Harris said the school will keep offering online courses developed with edX, another company. The edX courses are a mixture of classroom and online learning.

The decision was an early setback for the so-called "Massive Open Online Courses" strategy. In May, 10 large public university systems in New York, Colorado and elsewhere announced plans to incorporate the classes into their own teaching.

The failure rate on final exams for the San Jose State courses involving Udacity ranged from 56 to 76 percent, said Sebastian Thrun, a researcher at Stanford University and Google Inc. who launched Udacity.

Despite the high failure rate, Thrun said valuable data and experience were gained from the effort, which will help improve future classes.

"We are experimenting and learning. That to me is a positive," Thrun said.

The school and Udacity plan to look into providing more information about the syllabus at the beginning of the class, so students are better informed about the requirements before committing. Officials also want to look at whether the online semester should be longer than traditional school terms to provide students with more flexibility.

The five online courses being suspended are elementary statistics, college algebra, entry level math, introduction to programming and introduction to psychology.

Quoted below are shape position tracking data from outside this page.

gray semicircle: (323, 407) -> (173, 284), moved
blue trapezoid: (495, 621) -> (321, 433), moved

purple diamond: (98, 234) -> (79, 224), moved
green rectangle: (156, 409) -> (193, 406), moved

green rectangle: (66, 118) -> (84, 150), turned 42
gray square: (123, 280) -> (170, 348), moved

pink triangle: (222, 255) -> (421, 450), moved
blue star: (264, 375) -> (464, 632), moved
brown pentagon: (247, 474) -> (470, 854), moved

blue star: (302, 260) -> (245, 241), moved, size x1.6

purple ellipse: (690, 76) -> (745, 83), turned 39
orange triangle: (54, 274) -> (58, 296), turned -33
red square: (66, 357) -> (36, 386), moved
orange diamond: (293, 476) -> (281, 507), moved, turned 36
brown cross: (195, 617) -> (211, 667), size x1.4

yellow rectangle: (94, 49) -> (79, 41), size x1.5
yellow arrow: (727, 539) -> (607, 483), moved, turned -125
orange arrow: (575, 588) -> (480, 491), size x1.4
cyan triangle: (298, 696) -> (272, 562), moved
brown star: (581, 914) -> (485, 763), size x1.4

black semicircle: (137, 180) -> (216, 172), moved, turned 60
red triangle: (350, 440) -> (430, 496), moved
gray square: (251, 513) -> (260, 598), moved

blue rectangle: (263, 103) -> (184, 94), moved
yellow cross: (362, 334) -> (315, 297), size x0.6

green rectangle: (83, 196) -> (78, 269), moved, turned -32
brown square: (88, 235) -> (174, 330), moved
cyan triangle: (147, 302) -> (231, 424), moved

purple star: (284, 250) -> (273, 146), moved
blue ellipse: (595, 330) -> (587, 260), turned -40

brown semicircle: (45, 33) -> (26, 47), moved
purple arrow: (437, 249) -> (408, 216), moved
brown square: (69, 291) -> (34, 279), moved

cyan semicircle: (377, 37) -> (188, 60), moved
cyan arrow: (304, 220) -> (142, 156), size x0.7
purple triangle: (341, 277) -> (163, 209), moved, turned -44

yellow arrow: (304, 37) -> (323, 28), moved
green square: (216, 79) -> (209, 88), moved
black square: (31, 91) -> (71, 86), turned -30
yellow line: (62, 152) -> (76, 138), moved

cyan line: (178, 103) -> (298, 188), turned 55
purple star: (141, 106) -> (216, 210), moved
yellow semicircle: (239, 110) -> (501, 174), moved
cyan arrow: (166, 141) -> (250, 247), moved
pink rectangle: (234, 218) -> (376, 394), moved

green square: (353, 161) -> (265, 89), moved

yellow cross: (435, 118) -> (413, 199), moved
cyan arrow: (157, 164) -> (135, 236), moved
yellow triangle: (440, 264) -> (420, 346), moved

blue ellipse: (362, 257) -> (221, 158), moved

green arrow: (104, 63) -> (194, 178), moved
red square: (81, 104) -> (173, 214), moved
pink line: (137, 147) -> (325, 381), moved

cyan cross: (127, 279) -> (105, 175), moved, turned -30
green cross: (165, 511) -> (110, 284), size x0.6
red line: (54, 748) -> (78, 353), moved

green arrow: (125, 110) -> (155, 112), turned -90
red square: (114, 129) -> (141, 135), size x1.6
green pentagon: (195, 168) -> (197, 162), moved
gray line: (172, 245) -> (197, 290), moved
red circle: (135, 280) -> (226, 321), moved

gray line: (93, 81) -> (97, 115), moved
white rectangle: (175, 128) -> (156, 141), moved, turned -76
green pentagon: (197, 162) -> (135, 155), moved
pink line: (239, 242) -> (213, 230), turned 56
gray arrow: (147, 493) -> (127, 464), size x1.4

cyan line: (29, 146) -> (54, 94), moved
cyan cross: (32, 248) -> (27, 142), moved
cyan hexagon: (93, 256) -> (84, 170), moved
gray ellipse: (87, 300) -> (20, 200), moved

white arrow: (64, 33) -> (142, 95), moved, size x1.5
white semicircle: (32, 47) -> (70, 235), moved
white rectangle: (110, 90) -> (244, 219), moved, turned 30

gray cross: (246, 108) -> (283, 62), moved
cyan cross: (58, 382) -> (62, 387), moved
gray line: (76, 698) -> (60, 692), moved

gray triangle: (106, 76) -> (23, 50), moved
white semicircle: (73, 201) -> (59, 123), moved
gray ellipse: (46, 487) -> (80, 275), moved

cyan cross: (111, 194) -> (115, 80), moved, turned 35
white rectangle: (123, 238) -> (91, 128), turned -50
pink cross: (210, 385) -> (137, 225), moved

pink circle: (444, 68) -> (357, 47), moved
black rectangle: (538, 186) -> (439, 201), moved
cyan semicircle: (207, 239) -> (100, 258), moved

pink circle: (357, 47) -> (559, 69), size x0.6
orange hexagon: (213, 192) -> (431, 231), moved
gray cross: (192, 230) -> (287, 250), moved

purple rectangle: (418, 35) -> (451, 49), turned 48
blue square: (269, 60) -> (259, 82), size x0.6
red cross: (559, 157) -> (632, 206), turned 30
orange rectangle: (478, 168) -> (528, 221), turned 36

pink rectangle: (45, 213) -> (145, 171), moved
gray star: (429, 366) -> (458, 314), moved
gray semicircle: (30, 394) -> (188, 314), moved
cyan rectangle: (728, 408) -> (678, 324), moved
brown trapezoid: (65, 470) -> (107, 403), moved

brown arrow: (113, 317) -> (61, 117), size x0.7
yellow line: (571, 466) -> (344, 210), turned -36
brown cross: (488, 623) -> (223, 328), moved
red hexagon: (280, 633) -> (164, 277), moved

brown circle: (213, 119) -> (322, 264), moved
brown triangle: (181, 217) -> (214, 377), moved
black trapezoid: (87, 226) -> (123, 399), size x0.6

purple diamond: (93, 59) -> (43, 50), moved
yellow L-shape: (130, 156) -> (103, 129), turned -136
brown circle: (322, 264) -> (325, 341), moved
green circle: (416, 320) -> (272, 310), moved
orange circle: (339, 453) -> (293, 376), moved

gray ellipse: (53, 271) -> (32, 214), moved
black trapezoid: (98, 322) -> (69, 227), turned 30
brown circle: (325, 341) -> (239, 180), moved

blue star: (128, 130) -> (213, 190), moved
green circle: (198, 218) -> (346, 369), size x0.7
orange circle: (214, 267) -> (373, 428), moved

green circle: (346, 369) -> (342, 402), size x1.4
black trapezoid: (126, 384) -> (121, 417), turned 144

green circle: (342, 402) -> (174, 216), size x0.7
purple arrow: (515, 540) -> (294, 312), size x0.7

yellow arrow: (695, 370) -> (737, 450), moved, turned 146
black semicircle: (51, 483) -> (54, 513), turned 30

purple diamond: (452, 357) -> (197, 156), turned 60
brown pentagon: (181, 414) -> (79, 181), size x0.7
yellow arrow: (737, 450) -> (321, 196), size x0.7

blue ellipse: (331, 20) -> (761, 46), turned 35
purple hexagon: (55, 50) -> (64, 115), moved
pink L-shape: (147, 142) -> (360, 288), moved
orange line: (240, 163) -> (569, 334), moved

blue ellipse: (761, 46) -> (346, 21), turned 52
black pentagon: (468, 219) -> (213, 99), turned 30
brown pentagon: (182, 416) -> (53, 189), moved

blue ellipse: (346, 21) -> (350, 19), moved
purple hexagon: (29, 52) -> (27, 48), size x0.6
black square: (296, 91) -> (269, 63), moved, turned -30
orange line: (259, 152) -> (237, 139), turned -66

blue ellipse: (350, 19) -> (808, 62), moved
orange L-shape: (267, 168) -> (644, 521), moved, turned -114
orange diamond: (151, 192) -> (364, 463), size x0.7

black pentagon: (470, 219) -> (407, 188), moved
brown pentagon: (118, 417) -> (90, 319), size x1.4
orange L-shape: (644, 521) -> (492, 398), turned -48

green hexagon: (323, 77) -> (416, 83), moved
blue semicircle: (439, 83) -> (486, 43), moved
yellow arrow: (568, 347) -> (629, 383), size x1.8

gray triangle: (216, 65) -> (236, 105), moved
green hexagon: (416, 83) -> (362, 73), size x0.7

University officials announced the experimental pilot program for the online initiative with Udacity in January. The entry level courses were offered for $150 each; the university charges about $620 for similar classroom-based courses.

Called "San Jose State University Plus," the effort is different from other online education programs because it offered introductory courses for credit, charged low fees and welcomed students who don't attend the school, officials said.

Gov. Jerry Brown had lauded the goals of the program to allow students to graduate faster and reduce their debt loads at a time when only 16 percent of California State students graduate in four years.

Thrun said 83 percent of the students — a mixture of university attendees and inner city high school students from Oakland and other places — finished the courses. But it was unclear why many did not pass or take the final exam.

Officials say the data suggests many of the students had little college experience or held jobs while attending classes. Both populations traditionally struggle with college courses.

"We had this element that we picked, student populations who were not likely to succeed," Thrun said.

The next phase will focus on luring students who self-select the courses and could be more motivated to pass the final exam.